WHAT IS NEEDED >> Show, from the entries below, every line in which "TITAN" appears.

──────── MATERIAL TO PROCESS ────────

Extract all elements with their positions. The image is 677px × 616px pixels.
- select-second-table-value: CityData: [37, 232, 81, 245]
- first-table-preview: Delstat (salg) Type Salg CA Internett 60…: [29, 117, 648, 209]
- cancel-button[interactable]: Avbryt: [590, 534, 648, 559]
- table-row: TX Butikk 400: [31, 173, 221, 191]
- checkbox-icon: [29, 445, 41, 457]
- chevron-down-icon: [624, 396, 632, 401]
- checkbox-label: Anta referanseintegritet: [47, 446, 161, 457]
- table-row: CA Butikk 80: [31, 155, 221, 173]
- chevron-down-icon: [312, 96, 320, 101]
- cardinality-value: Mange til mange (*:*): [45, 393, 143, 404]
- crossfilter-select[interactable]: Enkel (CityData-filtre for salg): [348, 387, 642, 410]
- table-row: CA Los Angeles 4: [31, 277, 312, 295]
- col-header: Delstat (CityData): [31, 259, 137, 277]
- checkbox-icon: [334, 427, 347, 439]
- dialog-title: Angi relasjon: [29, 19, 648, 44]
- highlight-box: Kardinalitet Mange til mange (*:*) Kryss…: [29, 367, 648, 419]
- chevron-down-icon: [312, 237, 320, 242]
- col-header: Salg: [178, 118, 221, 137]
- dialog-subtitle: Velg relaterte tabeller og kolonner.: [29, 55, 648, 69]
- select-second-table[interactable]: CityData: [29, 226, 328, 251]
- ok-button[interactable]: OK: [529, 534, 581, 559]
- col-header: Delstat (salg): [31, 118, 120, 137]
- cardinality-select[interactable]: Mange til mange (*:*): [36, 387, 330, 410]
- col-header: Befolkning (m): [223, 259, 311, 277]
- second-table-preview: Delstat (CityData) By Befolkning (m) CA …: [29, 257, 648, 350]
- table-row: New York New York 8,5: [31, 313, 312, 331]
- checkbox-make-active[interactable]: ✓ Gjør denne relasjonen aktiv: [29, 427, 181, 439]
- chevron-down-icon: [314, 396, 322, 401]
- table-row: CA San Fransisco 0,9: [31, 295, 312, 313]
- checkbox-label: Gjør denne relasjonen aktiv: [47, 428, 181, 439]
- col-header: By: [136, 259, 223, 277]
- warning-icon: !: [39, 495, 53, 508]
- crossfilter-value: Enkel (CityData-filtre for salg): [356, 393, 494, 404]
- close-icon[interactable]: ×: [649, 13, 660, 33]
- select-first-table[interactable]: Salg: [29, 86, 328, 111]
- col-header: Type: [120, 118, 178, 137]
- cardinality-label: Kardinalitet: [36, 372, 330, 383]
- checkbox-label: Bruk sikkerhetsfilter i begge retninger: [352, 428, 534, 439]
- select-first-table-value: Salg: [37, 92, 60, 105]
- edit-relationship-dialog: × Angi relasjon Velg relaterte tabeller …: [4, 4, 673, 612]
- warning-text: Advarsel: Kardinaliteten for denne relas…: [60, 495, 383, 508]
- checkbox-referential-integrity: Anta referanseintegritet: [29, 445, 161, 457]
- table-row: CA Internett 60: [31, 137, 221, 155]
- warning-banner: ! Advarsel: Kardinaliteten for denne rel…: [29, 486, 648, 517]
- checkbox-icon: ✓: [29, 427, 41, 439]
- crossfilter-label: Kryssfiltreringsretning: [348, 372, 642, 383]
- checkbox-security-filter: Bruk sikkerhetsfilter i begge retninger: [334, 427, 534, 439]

────────
──────── MATERIAL TO PROCESS ────────

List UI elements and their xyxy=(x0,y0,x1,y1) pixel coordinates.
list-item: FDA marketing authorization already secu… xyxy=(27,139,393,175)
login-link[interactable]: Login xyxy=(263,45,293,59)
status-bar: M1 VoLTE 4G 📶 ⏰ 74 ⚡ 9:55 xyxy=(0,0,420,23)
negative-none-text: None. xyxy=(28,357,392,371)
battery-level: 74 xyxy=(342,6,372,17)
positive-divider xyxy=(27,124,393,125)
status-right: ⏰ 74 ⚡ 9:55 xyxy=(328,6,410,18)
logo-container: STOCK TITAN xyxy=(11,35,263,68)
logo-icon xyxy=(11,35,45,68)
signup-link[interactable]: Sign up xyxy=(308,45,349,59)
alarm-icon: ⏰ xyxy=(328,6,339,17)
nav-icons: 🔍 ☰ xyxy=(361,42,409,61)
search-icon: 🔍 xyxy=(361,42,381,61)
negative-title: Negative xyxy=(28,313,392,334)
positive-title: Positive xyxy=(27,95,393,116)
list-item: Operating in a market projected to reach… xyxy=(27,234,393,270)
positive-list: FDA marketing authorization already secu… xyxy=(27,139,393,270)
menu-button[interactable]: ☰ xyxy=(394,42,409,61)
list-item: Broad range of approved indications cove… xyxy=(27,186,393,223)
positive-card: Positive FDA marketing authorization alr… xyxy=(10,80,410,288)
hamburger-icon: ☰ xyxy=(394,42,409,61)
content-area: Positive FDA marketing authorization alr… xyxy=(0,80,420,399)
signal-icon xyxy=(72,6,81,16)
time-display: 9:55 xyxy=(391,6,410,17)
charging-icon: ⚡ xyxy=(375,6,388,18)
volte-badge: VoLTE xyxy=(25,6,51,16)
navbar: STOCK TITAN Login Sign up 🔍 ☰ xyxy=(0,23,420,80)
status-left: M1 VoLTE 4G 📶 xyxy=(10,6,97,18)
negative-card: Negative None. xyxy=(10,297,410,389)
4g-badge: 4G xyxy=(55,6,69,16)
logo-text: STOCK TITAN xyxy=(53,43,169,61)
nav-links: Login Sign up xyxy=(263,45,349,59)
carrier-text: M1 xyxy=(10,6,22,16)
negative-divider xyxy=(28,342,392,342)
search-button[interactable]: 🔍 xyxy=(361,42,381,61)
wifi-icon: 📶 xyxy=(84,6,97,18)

────────
──────── MATERIAL TO PROCESS ────────

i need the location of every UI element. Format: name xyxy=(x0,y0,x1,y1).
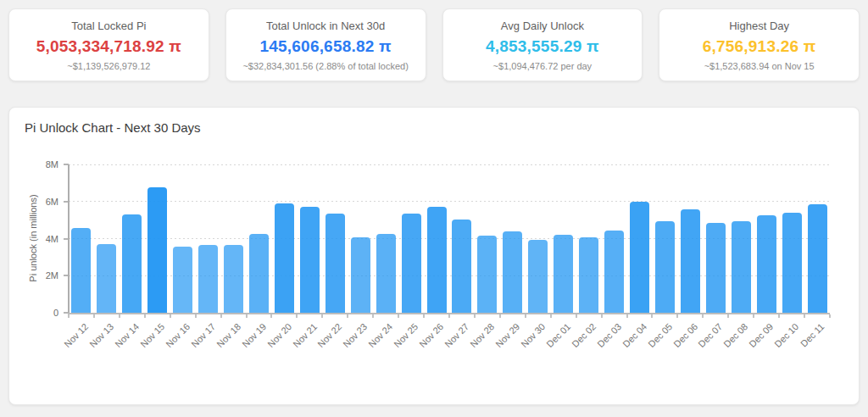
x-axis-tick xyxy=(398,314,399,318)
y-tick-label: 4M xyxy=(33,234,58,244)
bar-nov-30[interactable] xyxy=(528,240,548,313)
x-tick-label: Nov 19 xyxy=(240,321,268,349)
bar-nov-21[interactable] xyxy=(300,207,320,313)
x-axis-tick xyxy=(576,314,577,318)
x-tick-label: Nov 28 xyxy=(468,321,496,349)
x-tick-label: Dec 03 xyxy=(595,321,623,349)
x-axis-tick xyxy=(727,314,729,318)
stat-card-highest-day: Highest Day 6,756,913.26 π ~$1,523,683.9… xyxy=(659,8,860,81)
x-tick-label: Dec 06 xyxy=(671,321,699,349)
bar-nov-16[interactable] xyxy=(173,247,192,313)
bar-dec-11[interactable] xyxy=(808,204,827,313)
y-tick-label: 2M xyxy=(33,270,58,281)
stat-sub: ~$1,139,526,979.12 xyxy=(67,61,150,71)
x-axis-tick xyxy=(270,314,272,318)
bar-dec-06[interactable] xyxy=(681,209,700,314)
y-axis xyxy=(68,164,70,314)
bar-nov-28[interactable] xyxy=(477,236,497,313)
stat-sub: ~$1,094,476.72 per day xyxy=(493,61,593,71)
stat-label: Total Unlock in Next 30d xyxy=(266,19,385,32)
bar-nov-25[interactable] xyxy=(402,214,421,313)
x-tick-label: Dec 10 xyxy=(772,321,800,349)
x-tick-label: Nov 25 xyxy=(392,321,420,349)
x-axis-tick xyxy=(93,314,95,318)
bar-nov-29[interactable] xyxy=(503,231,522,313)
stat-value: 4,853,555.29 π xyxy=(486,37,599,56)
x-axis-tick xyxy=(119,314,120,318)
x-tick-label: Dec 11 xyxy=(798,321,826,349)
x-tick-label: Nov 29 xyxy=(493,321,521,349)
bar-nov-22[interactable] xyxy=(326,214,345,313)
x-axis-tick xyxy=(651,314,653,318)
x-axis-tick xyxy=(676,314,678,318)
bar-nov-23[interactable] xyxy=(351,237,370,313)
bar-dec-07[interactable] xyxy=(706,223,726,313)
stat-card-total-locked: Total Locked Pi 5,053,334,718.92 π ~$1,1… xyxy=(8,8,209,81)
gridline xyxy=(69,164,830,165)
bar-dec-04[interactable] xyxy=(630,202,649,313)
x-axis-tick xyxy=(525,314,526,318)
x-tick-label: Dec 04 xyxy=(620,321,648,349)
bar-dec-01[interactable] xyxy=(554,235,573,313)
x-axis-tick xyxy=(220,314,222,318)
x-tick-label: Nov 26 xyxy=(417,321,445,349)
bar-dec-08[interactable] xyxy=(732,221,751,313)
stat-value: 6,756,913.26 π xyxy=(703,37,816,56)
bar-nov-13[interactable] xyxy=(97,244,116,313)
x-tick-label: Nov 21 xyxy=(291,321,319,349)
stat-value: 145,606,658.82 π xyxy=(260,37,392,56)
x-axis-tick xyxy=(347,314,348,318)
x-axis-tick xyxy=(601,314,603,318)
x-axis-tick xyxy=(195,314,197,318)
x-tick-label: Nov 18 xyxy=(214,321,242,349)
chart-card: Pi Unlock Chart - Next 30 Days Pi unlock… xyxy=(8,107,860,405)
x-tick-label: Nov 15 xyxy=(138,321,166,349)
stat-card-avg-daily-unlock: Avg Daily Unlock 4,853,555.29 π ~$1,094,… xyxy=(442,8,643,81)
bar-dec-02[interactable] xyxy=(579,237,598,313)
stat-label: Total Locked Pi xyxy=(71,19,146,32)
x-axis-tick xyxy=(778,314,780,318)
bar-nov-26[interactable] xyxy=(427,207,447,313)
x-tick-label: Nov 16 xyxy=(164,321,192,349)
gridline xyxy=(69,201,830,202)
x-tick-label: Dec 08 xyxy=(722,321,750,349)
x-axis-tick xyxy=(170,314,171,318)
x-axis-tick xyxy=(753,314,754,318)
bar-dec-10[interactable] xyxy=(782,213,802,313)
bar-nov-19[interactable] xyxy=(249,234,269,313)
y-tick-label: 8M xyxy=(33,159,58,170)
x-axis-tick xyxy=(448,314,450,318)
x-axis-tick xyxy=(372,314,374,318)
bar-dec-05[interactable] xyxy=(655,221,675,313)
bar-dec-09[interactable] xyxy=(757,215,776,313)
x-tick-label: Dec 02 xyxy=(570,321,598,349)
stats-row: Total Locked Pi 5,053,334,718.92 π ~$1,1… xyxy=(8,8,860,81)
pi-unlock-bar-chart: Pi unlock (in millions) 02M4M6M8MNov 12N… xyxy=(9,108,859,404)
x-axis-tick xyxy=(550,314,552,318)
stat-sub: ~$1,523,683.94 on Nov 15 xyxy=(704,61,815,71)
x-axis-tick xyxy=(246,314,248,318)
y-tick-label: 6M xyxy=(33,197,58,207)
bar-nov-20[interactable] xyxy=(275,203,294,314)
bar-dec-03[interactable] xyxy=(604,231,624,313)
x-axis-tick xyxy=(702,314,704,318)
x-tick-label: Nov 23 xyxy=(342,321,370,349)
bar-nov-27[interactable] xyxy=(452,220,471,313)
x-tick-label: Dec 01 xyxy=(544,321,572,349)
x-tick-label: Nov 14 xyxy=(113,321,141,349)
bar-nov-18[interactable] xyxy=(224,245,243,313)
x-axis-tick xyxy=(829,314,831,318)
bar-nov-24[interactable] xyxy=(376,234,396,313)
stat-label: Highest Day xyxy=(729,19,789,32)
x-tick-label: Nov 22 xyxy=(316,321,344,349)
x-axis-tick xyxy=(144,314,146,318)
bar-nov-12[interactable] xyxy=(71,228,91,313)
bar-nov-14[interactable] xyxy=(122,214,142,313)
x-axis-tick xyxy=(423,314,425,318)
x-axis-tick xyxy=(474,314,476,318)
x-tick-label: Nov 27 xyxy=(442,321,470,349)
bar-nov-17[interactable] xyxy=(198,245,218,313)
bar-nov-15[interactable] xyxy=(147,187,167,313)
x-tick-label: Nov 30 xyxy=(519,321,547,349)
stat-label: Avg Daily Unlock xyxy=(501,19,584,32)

────────

TASK ANSWER >>
logo-container: STOCK TITAN xyxy=(11,35,263,68)
navbar: STOCK TITAN Login Sign up 🔍 ☰ xyxy=(0,23,420,80)
logo-text: STOCK TITAN xyxy=(53,43,169,61)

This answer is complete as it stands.